Jack the Ripper carved up prostitutes in real life and in about a million cinematic representations. But Jack’s not the only marauder who recognizes a helpless population when he sees it. Sometimes, though, the prostitute gets the last laugh.
5. The Poughkeepsie Tapes (2007)
John Erick Dowdle’s film is a difficult one to watch. It contains enough elements of found footage to achieve realism, enough police procedural to provide structure, and enough grim imagination to give you nightmares.

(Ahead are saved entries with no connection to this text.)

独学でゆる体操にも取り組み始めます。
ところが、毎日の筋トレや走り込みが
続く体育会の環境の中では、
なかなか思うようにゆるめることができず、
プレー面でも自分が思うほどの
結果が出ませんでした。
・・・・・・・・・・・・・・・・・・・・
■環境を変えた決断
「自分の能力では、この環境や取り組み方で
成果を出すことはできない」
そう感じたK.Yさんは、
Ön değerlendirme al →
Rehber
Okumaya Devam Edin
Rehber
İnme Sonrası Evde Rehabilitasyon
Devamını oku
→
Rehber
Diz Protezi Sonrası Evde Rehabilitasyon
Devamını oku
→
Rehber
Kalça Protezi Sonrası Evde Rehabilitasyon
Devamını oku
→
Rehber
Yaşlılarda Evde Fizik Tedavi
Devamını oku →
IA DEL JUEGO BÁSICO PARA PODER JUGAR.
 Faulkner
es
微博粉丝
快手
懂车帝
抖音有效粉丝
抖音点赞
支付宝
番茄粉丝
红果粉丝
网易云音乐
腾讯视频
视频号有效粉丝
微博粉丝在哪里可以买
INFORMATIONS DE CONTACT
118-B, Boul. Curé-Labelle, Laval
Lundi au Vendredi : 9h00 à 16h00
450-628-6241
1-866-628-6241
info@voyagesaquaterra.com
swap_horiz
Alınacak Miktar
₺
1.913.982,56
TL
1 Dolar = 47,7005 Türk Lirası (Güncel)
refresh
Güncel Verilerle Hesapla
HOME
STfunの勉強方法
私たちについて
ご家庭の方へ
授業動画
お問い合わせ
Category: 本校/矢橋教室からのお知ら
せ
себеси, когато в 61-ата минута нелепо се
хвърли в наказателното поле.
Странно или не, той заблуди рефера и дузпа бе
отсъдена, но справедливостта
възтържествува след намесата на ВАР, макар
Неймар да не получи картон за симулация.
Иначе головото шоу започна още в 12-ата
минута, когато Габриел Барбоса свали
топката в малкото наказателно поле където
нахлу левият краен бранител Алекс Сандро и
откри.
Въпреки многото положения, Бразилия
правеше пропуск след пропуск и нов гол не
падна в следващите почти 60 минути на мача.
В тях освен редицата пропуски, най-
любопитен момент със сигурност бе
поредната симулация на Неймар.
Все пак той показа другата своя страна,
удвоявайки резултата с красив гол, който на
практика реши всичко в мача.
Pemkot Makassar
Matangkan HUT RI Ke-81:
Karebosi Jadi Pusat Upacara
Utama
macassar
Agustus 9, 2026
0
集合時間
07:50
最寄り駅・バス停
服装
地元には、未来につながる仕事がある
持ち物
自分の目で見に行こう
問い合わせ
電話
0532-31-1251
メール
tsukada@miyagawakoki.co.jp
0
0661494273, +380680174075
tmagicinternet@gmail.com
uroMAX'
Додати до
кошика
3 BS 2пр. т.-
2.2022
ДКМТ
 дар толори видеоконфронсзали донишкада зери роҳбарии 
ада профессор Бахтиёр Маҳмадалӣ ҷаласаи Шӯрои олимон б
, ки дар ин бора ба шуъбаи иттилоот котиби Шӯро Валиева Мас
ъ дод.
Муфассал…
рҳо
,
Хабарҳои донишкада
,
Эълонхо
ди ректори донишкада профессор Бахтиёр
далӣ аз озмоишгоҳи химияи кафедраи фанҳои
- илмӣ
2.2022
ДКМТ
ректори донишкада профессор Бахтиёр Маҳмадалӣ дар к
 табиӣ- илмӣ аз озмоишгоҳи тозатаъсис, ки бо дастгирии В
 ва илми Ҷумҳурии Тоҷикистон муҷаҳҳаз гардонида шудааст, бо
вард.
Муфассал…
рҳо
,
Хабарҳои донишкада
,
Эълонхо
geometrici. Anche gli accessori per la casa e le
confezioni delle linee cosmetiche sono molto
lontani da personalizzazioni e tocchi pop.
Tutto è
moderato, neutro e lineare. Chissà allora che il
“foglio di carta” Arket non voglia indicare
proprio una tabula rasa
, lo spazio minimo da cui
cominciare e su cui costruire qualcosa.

Edward Carver (Ben Messmer) is a particularly theatrical serial killer, and the film, which takes you into the police academy classroom, asks you to watch his evolution from impetuous brute to unerring craftsman. This evolution we witness mainly through a library of videotapes he’s left behind for the police to find, along with poor Cheryl Dempsey, (Stacy Chbosky).
While Cheryl’s plight is the most morbidly fascinating, a tricky side plot involving the murders of prostitutes not only clarifies the murderer’s game, but offers some of the most troubling scenes in the film, toying not just with horror but with weird personal anxieties: like the popping of a balloon.
4. Frankenhooker (1990)
Wanna date?
Director/co-writer Frank Henenlotter took the Frankenstein concept in strange, unseemly new ways with this one. Out-of-work loser with a knack for science Jeffrey (James Lorinz) mourns the really messy loss of his beloved Elizabeth (Patty Mullen) in his own way. Grief is like that—personal. And when you’re really grieving, a project can help you get past that. It focuses the mind.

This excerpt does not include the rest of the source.